Abstract: We uncover a new channel—the zombie lending channel—in the transmission of monetary policy to nonfinancial corporates. This channel originates from the presence of unviable and unproductive (zombie) firms. We identify exogenous variation in monetary conditions around the world by exploiting the international transmission of US monetary policy shocks. We find that tighter monetary policy leads to more favorable credit conditions for zombie firms relative to other firms. Zombies are then able to cut investment and employment by relatively less. This is indicative of evergreening motives by lenders when interest rates rise: lenders face incentives to restructure existing loans of zombie firms to avoid the realization of losses on their balance sheets. Policies that strengthen banks’ balance sheets, that limit banks’ incentives to engage in risky behavior, and laws that allow an efficient resolution of weak firms, may help mitigate zombie lending practices when financial conditions tighten. 

Expanding the Reach of Corporate Bond Purchase Program: the Spillover Effect of SMCCF on Private Firms 

> [draft coming soon]

Abstract: This paper examines the spillover effects of the Federal Reserve’s Secondary Market Corporate Credit Facility (SMCCF), launched in March 2020 to support the corporate bond market during the COVID-19 pandemic. While recent literature has studied its impact on the corporate bond market, less is known about its effect on the alternative financing market, such as the bank loan market. This paper focuses on how SMCCF impacts the corporate loan market and bank-dependent private firms through the capital structure channel: public firms with access to the bond market tend to issue more bonds than loans, thereby allowing banks to increase loan supply to private firms lacking access to the bond market. The empirical study utilizes a borrower-lender-level dataset matching DealScan, TRACE, Compustat/Capital IQ, and Call report data. The sample includes 3,486 public firms and 733 private firms participating in the US syndicated loan market from 2016 to 2022. Employing a Difference-in-Differences (DID) approach, the analysis explores changes in loan demand and supply pre- and post-SMCCF announcements, comparing private and public firms. Results indicate a shift in demand from loans to bonds for public firms, leading to fewer loan originations with lower interest rates. Furthermore, banks with higher exposure to public firms are more inclined to lend to private firms, particularly if these banks face capital constraints. The study also includes a theoretical model outlining the transmission channel, demonstrating its operation exclusively through banks with capital constraints. The findings indicate that SMCCF had limited spillover effects on bank-dependent private firms because the banking sector was not constrained in 2020. This research provides insights into the transmission mechanism of corporate bond purchase programs on loan markets and suggests that such programs have limited effects in saturated credit markets.

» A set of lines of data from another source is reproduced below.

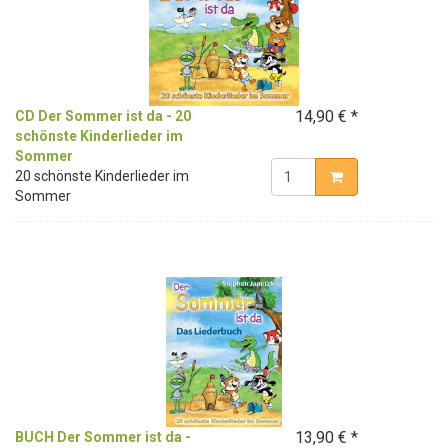
14,90 € *
CD Der Sommer ist da - 20
schönste Kinderlieder im
Sommer
20 schönste Kinderlieder im
Sommer
13,90 € *
BUCH Der Sommer ist da -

Corporate Debt Structure and Monetary Policy Transmission: Evidence from Public and Private Spanish Firms

> [draft upon request]

Abstract: An increasing share of firms borrows from the public financing market, in addition to banks. The paper shows that corporate debt structure matters for the credit channel of monetary policy transmission. Firms with higher dependence on loans experience a lower interest rate pass-through in their borrowing and investment after expansionary monetary policy shocks. But there are no significant differences in responses to contractionary monetary policy shocks. Moreover, this paper shows that leverage matters more for heterogeneous responses to contractionary monetary policy shocks while liquidity matters more for expansionary shocks.